A committee formed last year to expedite the transfer of residential school documents to survivors and organizations like the National Centre for Truth and Reconciliation (NCTR) has suspended its work due to insufficient federal funding, says its chair.

Cadmus Delorme said the 2024 federal budget provided little more to the seven-member Residential School Documents Advisory Committee (DAC) than money for meetings.

In an interview with APTN News, Delorme said the committee paused its work in August despite its important mandate overseeing the transfer of millions of residential school documents from organizations like the Catholic Church and federal government.

The NCTR has also stepped away.

Executive director Stephanie Scott said NCTR is “disappointed and frustrated” with the current state of federal resources to maintain the committee’s work.

This includes completing a second scoping exercise as a committee and developing a methodology to collect, manage and share documents and records from governments, schools and church organizations, she said in an emailed statement to Nation to Nation.

“As such, we have suspended our participation from the DAC until federal support is adequate to be able to do this crucial work.”

Crown-Indigenous Relations Minister Gary Anandasangaree’s office sent a statement to APTN in response.

“The government established the Residential School Documents Advisory Committee as an independent, Survivor-driven advisory committee to expedite the identification and disclosure of Residential Schools documents that may not have been previously shared,” the statement said. “The Committee provides guidance to CIRNAC and other federal departments in identifying relevant documents, removing barriers to sharing, and developing options for added authorities to share documents with the National Centre for Truth and Reconciliation.

“The Committee has been allocated the resources required to continue this work, and as the document identification exercise continues, CIRNAC will be assessing future funding requests for the Document Advisory Committee based on the initial recommendations.”

Mi’kmaw/Lnu Sen.

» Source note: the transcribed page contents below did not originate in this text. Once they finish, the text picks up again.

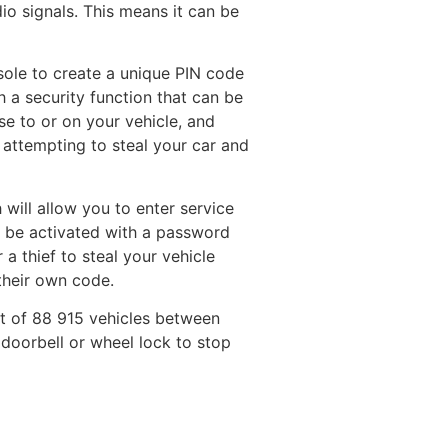
io signals. This means it can be
sole to create a unique PIN code
h a security function that can be
se to or on your vehicle, and
 attempting to steal your car and
h will allow you to enter service
n be activated with a password
 a thief to steal your vehicle
their own code.
t of 88 915 vehicles between
doorbell or wheel lock to stop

Brian Francis raised the issue in the Senate last week.

He said it was “shameful” the Trudeau government was not meeting its commitments in terms of helping survivors and the NCTR locate and access residential school documents.

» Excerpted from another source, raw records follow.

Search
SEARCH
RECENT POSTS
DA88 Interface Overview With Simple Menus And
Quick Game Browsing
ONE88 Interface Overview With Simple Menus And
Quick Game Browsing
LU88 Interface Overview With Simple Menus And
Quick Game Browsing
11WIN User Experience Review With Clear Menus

“It’s very concerning,” he said, “very disheartening that survivors are still waiting for answers years later after there was a commitment made to work towards obtaining answers for them and their families.

“To me, it tells me about the level of commitment from the government about true and meaningful reconciliation. When all this group here is looking for, the committee and the NCTR, is proper funding to get to the truth of what really happened and get to the history of what happened to survivors and loved ones during the residential school era.”

A new non-profit organization has been formed to assist Indigenous women who are victims of forced or coerced sterilization.

“The fact is forced sterilization of Indigenous women even happened last year,” said Madeleine Redfern, a board member with the Survivors Circle for Reproductive Justice. “So people are shocked to learn that this is still a potential risk for our women.

“It’s not just an impact on the individual,” Redfern, an Inuk, added. “It’s a huge impact on the relationship with their spouse, with their children, with their siblings, their mothers, their grandmothers. It effectively prevents and stops a woman from being able to make informed decisions about whether or not she wants to expand her family or not.”

The Survivors Circle plans to assist victims with a national registry, healing support funds, data, research and public education.

It is also preparing to hold a national gathering next March.

Meanwhile, the John Howard Society is facing off against the Saskatchewan government in the Supreme Court of Canada this week.

At issue is the burden of proof provincial corrections officials must show before finding an inmate guilty of an alleged infraction.

Saskatchewan currently uses a “balance of probabilities” system where the John Howard Society would like to see this upgraded to a “beyond a reasonable doubt” threshold currently afforded a defendant in a criminal trial.

This higher threshold is also used by Correctional Service of Canada institutions.

John Howard Society lawyer Pierre Hawkins said it is essential inmates within a correctional system see it as fair.

He said this is particularly important in the case of Indigenous inmates who are grossly over-represented in the Saskatchewan prison system.

“In Saskatchewan, correctional facilities over 75 per cent of people at any given time are Indigenous,” Hawkins said. “I think it is important that when a system impacts a population that is so disproportionately Indigenous, we have to make sure that system is fair. There are all sorts of reasons – institutional, historical – why the governments involved need to make sure that it’s fair.”